Why Do Dogs Chase Their Tails? The Fascinating Reason Behind Tail-Chasing

Why Do Dogs Chase Their Tails? The Fascinating Reason Behind Tail-Chasing

We all know that dogs chase their tails, but why? Why do dogs chase their own tails? Why don’t they catch them?

Chasing one's own tail is a type of compulsive behavior and it is often seen in animals who have been genetically predisposed for such behaviors. Dogs are known to chase their tails because it gives them a pleasurable feeling. It can also be a sign of an underlying medical condition or stressor. This article will discuss the reasons why dogs chase their tails and how to stop the behavior for good.


Section 1: Why Do Dogs Chase Their Tails? Section 2: What are the causes of tail-chasing in dogs? Section 3: How to stop a dog from chasing its tail Section 4: Conclusion

Why Do Dogs Chase Their Tails?

The answer to this question seems to be simple. The tail is a fairly large body part and is a great target for the dog to play with. But what is actually going on in the dog’s mind when they pursue their tail? Well, in the dog's mind it is easy to understand the motivation behind why the dog chases their tail. When a dog's tail is curled up, it does look sort of like a mouth, so it can be mistaken for being a friendly mouth. This is why dogs are often said to be nuzzling their tails like they are licking their mouths. And that is the important reason why they are chasing their own tails. Their own happiness. Usually, the tails are simply touching the ground, so they can be a bit hard to see or catch, which makes them even more fun to chase.


What are the causes of tail-chasing in dogs?

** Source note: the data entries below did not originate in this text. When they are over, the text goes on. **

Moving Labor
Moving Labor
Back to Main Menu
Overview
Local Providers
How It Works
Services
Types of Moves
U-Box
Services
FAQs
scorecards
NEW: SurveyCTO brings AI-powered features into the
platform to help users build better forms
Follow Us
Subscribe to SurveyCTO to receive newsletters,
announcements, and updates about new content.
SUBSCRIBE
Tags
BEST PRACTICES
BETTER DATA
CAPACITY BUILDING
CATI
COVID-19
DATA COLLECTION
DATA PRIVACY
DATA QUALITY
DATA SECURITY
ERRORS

Roughly one in every three dogs in the U.S. will engage in tail chasing, according to an American Kennel Club survey. Tail chasing is not a problem unique to dogs and is a common behavior in other domestic animals including cats, foxes, rabbits and rodents. Tail chasing is also a behavior found in all species of small to medium-sized animals. Why do dogs chase their tails? Tail chasing has been well studied in animals. While there are many possible reasons why dogs chase their tails, a majority of them involve pleasure and play. Dogs tend to tail-chase because they love to have a good time and they enjoy the sensation it gives them. However, tail chasing has the potential to be a severe medical issue if it lasts too long. It can cause serious damage to the tail.

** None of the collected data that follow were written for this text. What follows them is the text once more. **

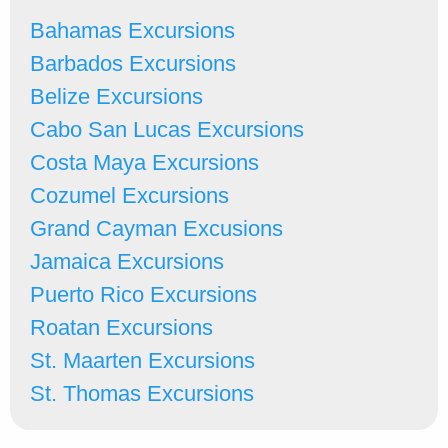
Bahamas Excursions
Barbados Excursions
Belize Excursions
Cabo San Lucas Excursions
Costa Maya Excursions
Cozumel Excursions
Grand Cayman Excusions
Jamaica Excursions
Puerto Rico Excursions
Roatan Excursions
St. Maarten Excursions
St. Thomas Excursions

How to stop a dog from chasing its tail

“Chasing one's own tail can be a problem in any animal, however it is usually more common in dogs than any other species,” says Charles Darwin Foundation. “While horses and other animals are naturally prey animals and so have a natural need to run to escape predators, the difference between them and dogs is that dogs are naturally prey animals and so have a natural drive to hunt and to chase their prey, for which they have evolved special instincts, which differ from those of their prey." Dogs that are fixated on chasing their own tails run around and play in circles in order to keep themselves occupied and it can even interfere with daily routines, like eating.


Conclusion

While some forms of behavior can be taught, some can be taught. The behavior can be stopped, but it is hard to teach yourself not to love to chase your own tail when you have all these good reasons behind it.